Référence : 2007 CF 409

Vancouver (Colombie-Britannique), le 18 avril 2007

En présence de Madame la Juge Snider

 

ENTRE :

LE MINISTRE DU REVENU NATIONAL

demandeur

 

et

 

JANE BECELAERE

(ÉGALEMENT CONNUE SOUS LE NOM DE MARY JANE BECELARE)

défenderesse

 

 

MOTIFS DE L’ORDONNANCE ET ORDONNANCE

 

[1]               Le demandeur, le ministre du Revenu national, sollicite une ordonnance déclarant que Jane Becelaere, également connue sous le nom de Mary Jane Becelare (la défenderesse), est coupable d’outrage au Tribunal et de violation d’une ordonnance de la Cour. Par ordonnance en date du 15 mars 2007 (l’ordonnance de justifier), le protonotaire Lafrenière a enjoint à la défenderesse de comparaître devant la Cour pour entendre la preuve des actes suivants, censément commis par elle, dont elle est accusée, et de se préparer à présenter toute défense susceptible de la disculper :

[traduction] La défenderesse, Jane Becelaere (également connue sous le nom de Mary Jane Becelare), est coupable d’outrage au Tribunal et de violation de l’ordonnance rendue par le juge Blanchard le 24 janvier 2007 (l’ordonnance de mise en demeure), parce qu’elle a négligé de produire les documents et de fournir les renseignements exigés par le demandeur conformément au paragraphe 231.2(1) de la Loi de l’impôt sur le revenu (les renseignements et documents) dans le délai indiqué dans l’ordonnance de mise en demeure.

 

[2]               La défenderesse, qui se représente elle-même, a comparu devant moi le 16 avril 2007.

 

[3]               La question soumise à la Cour est de savoir si le demandeur a établi, hors de tout doute raisonnable, que la défenderesse est coupable d’outrage au Tribunal.

 

I.   La preuve

[4]               Le demandeur a produit M. Allan Tocher, un employé de l’Agence du revenu du Canada (ARC).
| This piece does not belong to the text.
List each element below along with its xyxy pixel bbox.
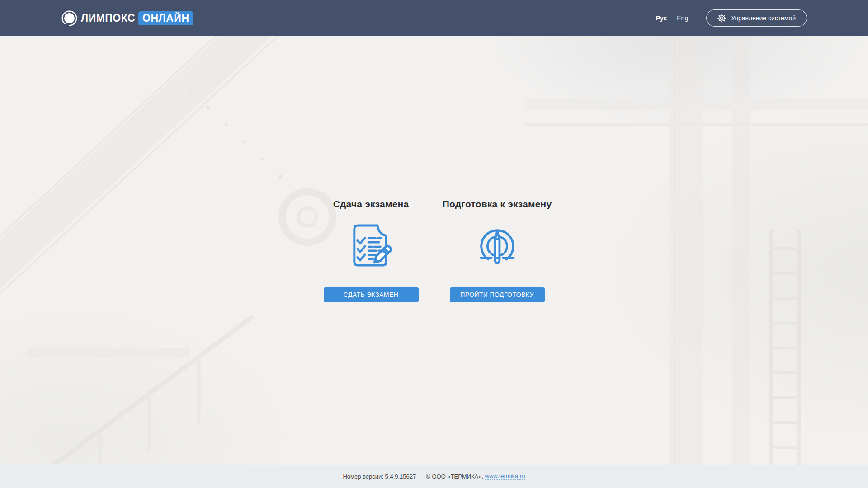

Son témoignage oral concernant les incidents qui ont conduit au prétendu outrage était clair et crédible.

 

[5]               M. Tocher a eu la responsabilité du dossier de la défenderesse portant sur sa présumée dette fiscale. Il a produit un témoignage et des éléments de preuve directement liés aux prétendus faits d’outrage. Eu égard à la preuve produite par celui-ci, j’admets ce qui suit :

1)         Une lettre intitulée « Mise en demeure de produire des documents et de fournir des renseignements », en date du 25 juillet 2006 (la demande de renseignements), envoyée à la défenderesse, exige que celle-ci fournisse certains renseignements et produise certains documents dans un délai de 60 jours. La demande de renseignements était faite en vertu du pouvoir conféré au demandeur par le paragraphe 231.2(1) de la Loi de l’impôt sur le revenu. M. Tocher a confirmé que la demande de renseignements a été signifiée à la défenderesse.

2)         La défenderesse a envoyé à l’ARC une lettre datée du 25 septembre 2006, dans laquelle elle répondait ce qui suit :

[traduction] Au vu de ce qui précède, il sera répondu aux questions dans le champ restreint de sa capacité et de sa compétence, pour la période du 1er février 2004 au 30 juin 2006, dans la mesure où elle agit en qualité de « représentante légale » de la « contribuable » pour l’avantage de la contribuable durant cette période […]

 

            En bref, les renseignements demandés n’ont pas été communiqués à l’ARC.

 

3)         L’ordonnance de mise en demeure obligeait la défenderesse à fournir les renseignements et à produire les documents au plus tard 30 jours après la date de l’ordonnance.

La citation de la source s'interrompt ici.